> Your assignment:
Find each line below containing the word "知识卡片" and copy it.

> Input for this task:

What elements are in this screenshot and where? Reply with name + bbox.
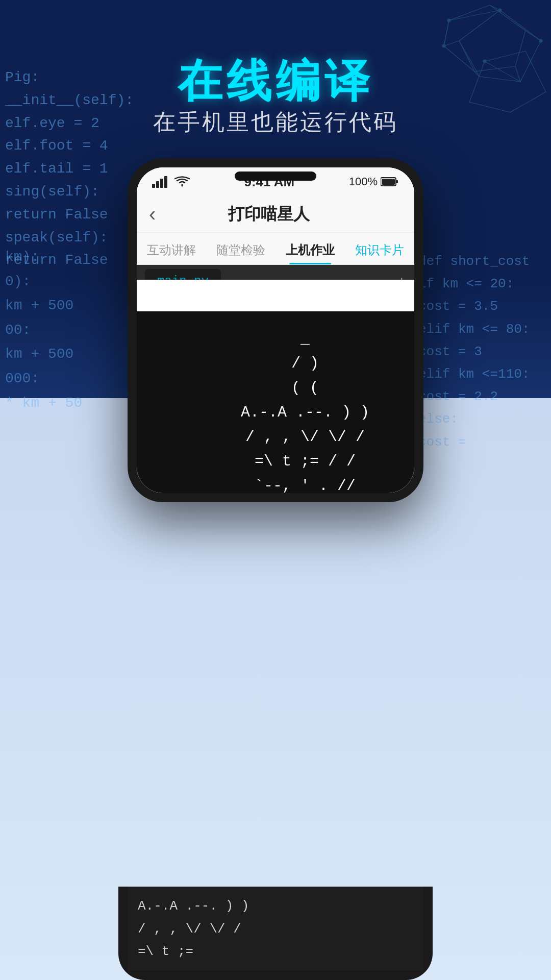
svg-rect-23 [382,179,395,185]
svg-rect-18 [156,181,159,188]
wifi-icon [174,176,190,188]
bottom-line-1: / , , \/ \/ / [138,918,413,940]
svg-rect-22 [396,180,398,183]
phone-outer-shell: 9:41 AM 100% ‹ 打印喵星人 互动讲解 随堂检验 [128,158,423,502]
tab-interactive[interactable]: 互动讲解 [137,233,206,264]
svg-line-9 [444,41,459,46]
ascii-line-5: =\ t ;= / / [137,449,414,474]
result-panel: 运行结果 _ / ) ( ( A.-.A .--. ) ) / , , \/ \… [137,280,414,493]
tab-quiz[interactable]: 随堂检验 [206,233,276,264]
result-terminal: _ / ) ( ( A.-.A .--. ) ) / , , \/ \/ / =… [137,311,414,493]
bottom-line-2: =\ t ;= [138,940,413,963]
svg-point-14 [447,19,450,22]
code-bg-left2: km): 0): km + 500 00: km + 500 000: * km… [0,245,92,415]
svg-line-4 [525,31,541,41]
svg-rect-20 [164,176,167,188]
phone-notch [235,172,316,181]
battery-percent: 100% [349,175,378,188]
svg-rect-17 [152,184,155,188]
ascii-line-2: ( ( [137,376,414,400]
ascii-line-3: A.-.A .--. ) ) [137,400,414,425]
svg-point-12 [498,9,502,12]
status-left [152,176,190,188]
signal-icon [152,176,170,188]
phone-bottom-strip: A.-.A .--. ) ) / , , \/ \/ / =\ t ;= [118,887,433,980]
back-button[interactable]: ‹ [149,203,156,226]
page-title: 打印喵星人 [164,203,373,226]
phone-screen: 9:41 AM 100% ‹ 打印喵星人 互动讲解 随堂检验 [137,167,414,493]
ascii-line-1: / ) [137,351,414,376]
svg-line-3 [449,10,500,20]
bottom-line-0: A.-.A .--. ) ) [138,895,413,917]
tab-flashcard[interactable]: 知识卡片 [345,233,414,264]
status-right: 100% [349,175,399,188]
ascii-line-0: _ [137,327,414,351]
phone-mockup: 9:41 AM 100% ‹ 打印喵星人 互动讲解 随堂检验 [128,158,423,502]
ascii-line-6: `--, ' . // [137,474,414,493]
code-bg-right: def short_cost if km <= 20: cost = 3.5 e… [418,250,551,453]
tab-homework[interactable]: 上机作业 [276,233,345,264]
svg-line-8 [444,20,449,46]
svg-point-16 [442,44,445,47]
result-header: 运行结果 [137,280,414,311]
battery-icon [381,177,399,187]
nav-bar: ‹ 打印喵星人 [137,196,414,233]
tab-bar: 互动讲解 随堂检验 上机作业 知识卡片 [137,233,414,265]
hero-subtitle: 在手机里也能运行代码 [0,107,551,137]
ascii-line-4: / , , \/ \/ / [137,425,414,449]
svg-rect-19 [160,179,163,188]
svg-point-13 [539,39,542,42]
hero-title: 在线编译 [0,51,551,112]
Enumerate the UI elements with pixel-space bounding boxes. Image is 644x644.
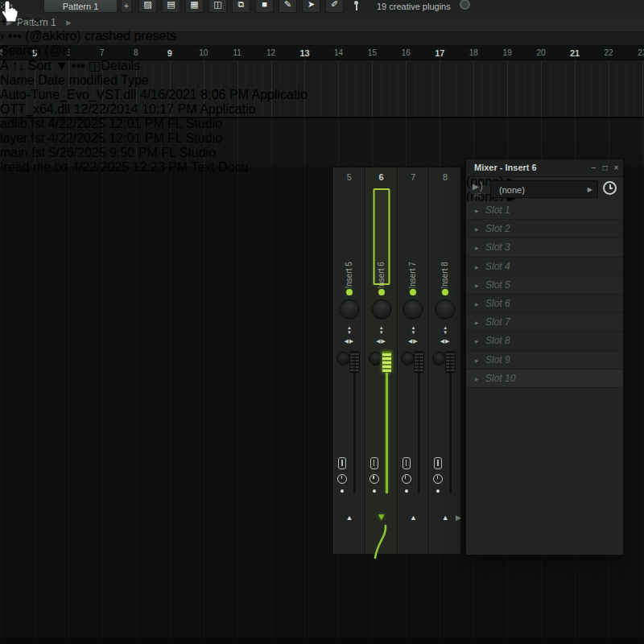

> Task response:
tab-flashcard[interactable]: 知识卡片 [345,233,414,264]
tab-bar: 互动讲解 随堂检验 上机作业 知识卡片 [137,233,414,265]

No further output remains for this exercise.